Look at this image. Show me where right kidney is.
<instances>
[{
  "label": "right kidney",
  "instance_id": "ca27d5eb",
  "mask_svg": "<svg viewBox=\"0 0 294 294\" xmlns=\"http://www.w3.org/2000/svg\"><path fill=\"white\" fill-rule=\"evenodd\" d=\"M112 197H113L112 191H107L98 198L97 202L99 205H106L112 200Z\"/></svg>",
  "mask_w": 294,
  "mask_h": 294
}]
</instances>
----------
TASK BRIEF: Your task is to give the records above again, exactly.

TASK RESULT:
Look at this image. Show me where right kidney is.
<instances>
[{
  "label": "right kidney",
  "instance_id": "ca27d5eb",
  "mask_svg": "<svg viewBox=\"0 0 294 294\" xmlns=\"http://www.w3.org/2000/svg\"><path fill=\"white\" fill-rule=\"evenodd\" d=\"M112 197H113L112 191H107L98 198L97 202L99 205H106L112 200Z\"/></svg>",
  "mask_w": 294,
  "mask_h": 294
}]
</instances>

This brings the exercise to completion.